YOUR INSTRUCTIONS: Tally up the lines below that carry the word "title", answering with the figure alone.

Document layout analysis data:

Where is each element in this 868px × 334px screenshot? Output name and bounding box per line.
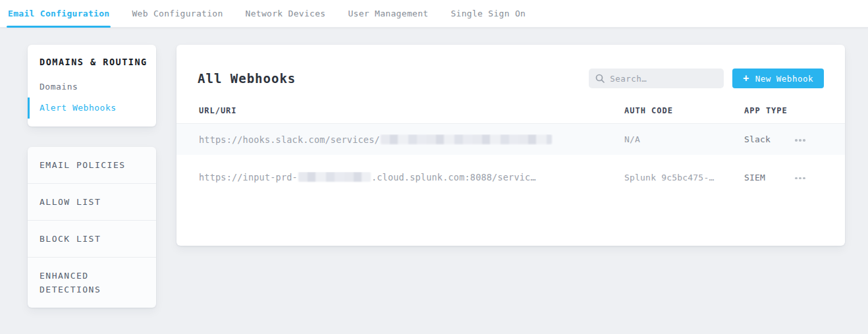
new-webhook-label: New Webhook <box>755 74 813 84</box>
page-content: DOMAINS & ROUTING Domains Alert Webhooks… <box>0 28 868 308</box>
column-header-url: URL/URI <box>199 106 624 115</box>
page-title: All Webhooks <box>198 71 296 86</box>
cell-url: https://input-prd-.cloud.splunk.com:8088… <box>199 172 624 182</box>
table-body: https://hooks.slack.com/services/ N/A Sl… <box>176 124 845 200</box>
tab-single-sign-on[interactable]: Single Sign On <box>449 0 527 27</box>
top-nav: Email Configuration Web Configuration Ne… <box>0 0 868 28</box>
url-text-suffix: .cloud.splunk.com:8088/servic… <box>371 172 536 182</box>
column-header-auth: AUTH CODE <box>624 106 744 115</box>
new-webhook-button[interactable]: + New Webhook <box>732 69 824 88</box>
tab-email-configuration[interactable]: Email Configuration <box>7 0 111 27</box>
sidebar-item-alert-webhooks[interactable]: Alert Webhooks <box>28 97 156 119</box>
webhooks-panel-header: All Webhooks + New Webhook <box>176 45 845 88</box>
ellipsis-icon <box>795 139 798 142</box>
sidebar: DOMAINS & ROUTING Domains Alert Webhooks… <box>28 45 156 308</box>
url-text: https://input-prd- <box>199 172 298 182</box>
url-text: https://hooks.slack.com/services/ <box>199 134 380 145</box>
tab-web-configuration[interactable]: Web Configuration <box>130 0 224 27</box>
column-header-app-type: APP TYPE <box>744 106 795 115</box>
cell-app-type: Slack <box>744 134 795 144</box>
sidebar-item-enhanced-detections[interactable]: ENHANCED DETECTIONS <box>28 257 156 308</box>
plus-icon: + <box>743 74 749 84</box>
webhooks-panel: All Webhooks + New Webhook URL/URI AUTH … <box>176 45 845 246</box>
policy-card: EMAIL POLICIES ALLOW LIST BLOCK LIST ENH… <box>28 147 156 308</box>
row-menu-button[interactable] <box>795 171 809 183</box>
tab-user-management[interactable]: User Management <box>346 0 429 27</box>
domains-routing-title: DOMAINS & ROUTING <box>28 55 156 69</box>
search-icon <box>595 74 605 83</box>
cell-url: https://hooks.slack.com/services/ <box>199 134 624 145</box>
table-header: URL/URI AUTH CODE APP TYPE <box>176 106 845 124</box>
ellipsis-icon <box>795 177 798 180</box>
sidebar-item-block-list[interactable]: BLOCK LIST <box>28 220 156 257</box>
tab-network-devices[interactable]: Network Devices <box>244 0 327 27</box>
search-input[interactable] <box>610 74 717 84</box>
row-menu-button[interactable] <box>795 134 809 146</box>
redacted-text <box>298 172 371 182</box>
cell-auth-code: Splunk 9c5bc475-… <box>624 173 744 182</box>
sidebar-item-allow-list[interactable]: ALLOW LIST <box>28 183 156 220</box>
sidebar-item-domains[interactable]: Domains <box>28 76 156 97</box>
redacted-text <box>381 134 552 144</box>
cell-auth-code: N/A <box>624 134 744 144</box>
sidebar-item-email-policies[interactable]: EMAIL POLICIES <box>28 147 156 183</box>
domains-routing-card: DOMAINS & ROUTING Domains Alert Webhooks <box>28 45 156 126</box>
table-row: https://hooks.slack.com/services/ N/A Sl… <box>176 124 845 155</box>
cell-app-type: SIEM <box>744 173 795 182</box>
table-row: https://input-prd-.cloud.splunk.com:8088… <box>176 155 845 200</box>
search-box[interactable] <box>589 69 724 88</box>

PROBLEM SOLUTION: 2